Old rules: loan relationships: authorised accounting methods: accruals basis: authorised arrangements for bad debt: ‘bad debt relief’
Bringing in debits under authorised arrangements for bad debt
This guidance applies to periods of account beginning before 1 January 2005
The provisions in FA96/SCH9/PARA5 require the creditor company to bring in debits to the extent that
- a debt is a bad debt (Para 5(1)(a))
- a doubtful debt is estimated to be bad (Para 5(1)(b))
- a liability to pay any amount is released (Para5(1)(c).
These provisions apply equally to interest or other amounts payable under a loan relationship as it does to the underlying debt.
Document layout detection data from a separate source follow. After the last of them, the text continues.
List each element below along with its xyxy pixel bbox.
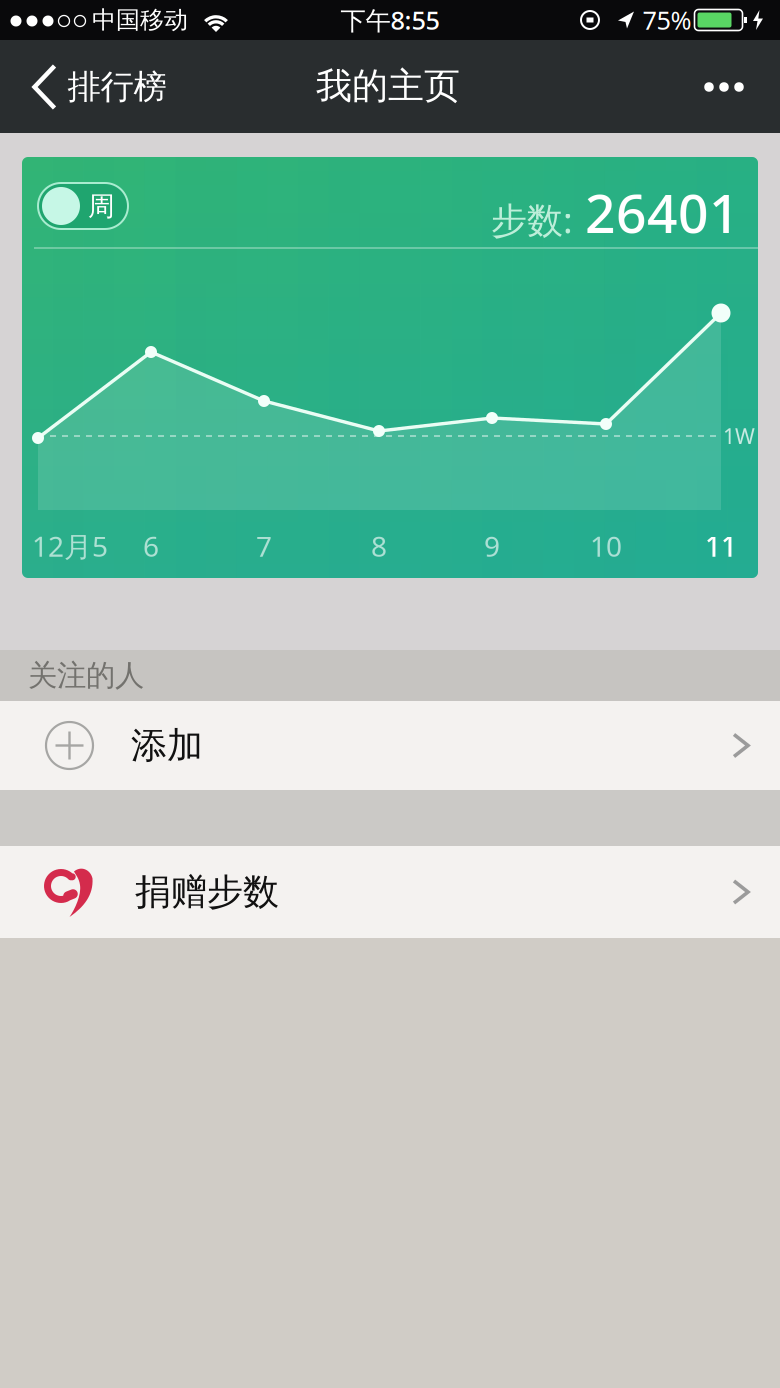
button[interactable]: 更多 [690, 68, 758, 106]
staticText: 中国移动 [92, 5, 188, 35]
staticText: 75% [642, 3, 692, 37]
staticText: 我的主页 [316, 64, 460, 108]
staticText: 8 [371, 527, 387, 565]
button[interactable]: 周切换 [38, 183, 128, 229]
button[interactable]: 捐赠步数 [0, 846, 780, 938]
button[interactable]: 排行榜 [14, 40, 166, 134]
staticText: 下午8:55 [340, 3, 440, 37]
staticText: 6 [143, 527, 159, 565]
staticText: 12月5 [32, 527, 108, 565]
staticText: 9 [484, 527, 500, 565]
staticText: 关注的人 [28, 658, 144, 694]
staticText: 10 [590, 527, 622, 565]
staticText: 步数: [491, 196, 573, 244]
staticText: 排行榜 [68, 66, 166, 107]
button[interactable]: 添加 [0, 701, 780, 790]
staticText: 26401 [585, 177, 740, 248]
staticText: 添加 [131, 723, 203, 768]
staticText: 7 [256, 527, 272, 565]
staticText: 捐赠步数 [135, 870, 279, 914]
staticText: 1W [723, 422, 755, 450]
staticText: 11 [705, 527, 737, 565]
staticText: 周 [88, 190, 115, 223]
This includes the principal of the debt, which before FA96 could only be relieved as an allowable loss under TCGA92 by companies that were not financial traders.
There are also restrictions on the amount of bad debt relief that consortium member companies or their fellow group members can claim - see CFM81300+.
Giving relief: bad debt
It is a question of fact whether a debt is bad. Although in contrast to ICTA88/S74(1)(j), which deals with bad debt in the context of non-corporates carrying on a trade, there is no requirement that the bad debt must be proved to be bad, the scope of the two provisions will be the same. Where a company writes off a debt in its accounts rather than merely providing against it, this suggests that it is in fact a bad, rather than just a doubtful, debt.
Giving relief: doubtful debt
Relief is due for a doubtful debt to the extent that it is estimated to be bad. A general provision is not allowable. Any provision against partial or complete irrecoverability must represent an estimate specific to the loan relationship and to the circumstances of the debtor.
Unpaid interest is a money debt due from the debtor company to the creditor company. It is not a loan relationship because there has been no lending of money in respect of this debt. It is, however, an ‘amount payable under a loan relationship’ and therefore comes into Para 5. If the creditor doubts that the interest will be paid then it can make a provision against interest receivable.
Giving relief - release of debt
Formal releases of debt are comparatively rare.
A debt is released only when the lender has waived the borrower’s obligation to repay. The writing off of a debt in a company’s accounts is not a release, because in that situation the borrower’s obligation to repay remains.
A release can be of the entire amount of the debt, or part of the debt. When the lender releases a debt, it ceases to be a party to the loan relationship. Its rights have been extinguished, so this is a related transaction (see CFM31140). However,
- S85 still applies - the lender must assume that the amount is paid in full, but
- Para 5(1)(c) requires a departure from this assumption
so a debit for amounts released, in full or in part, is in accordance with the authorised accruals basis.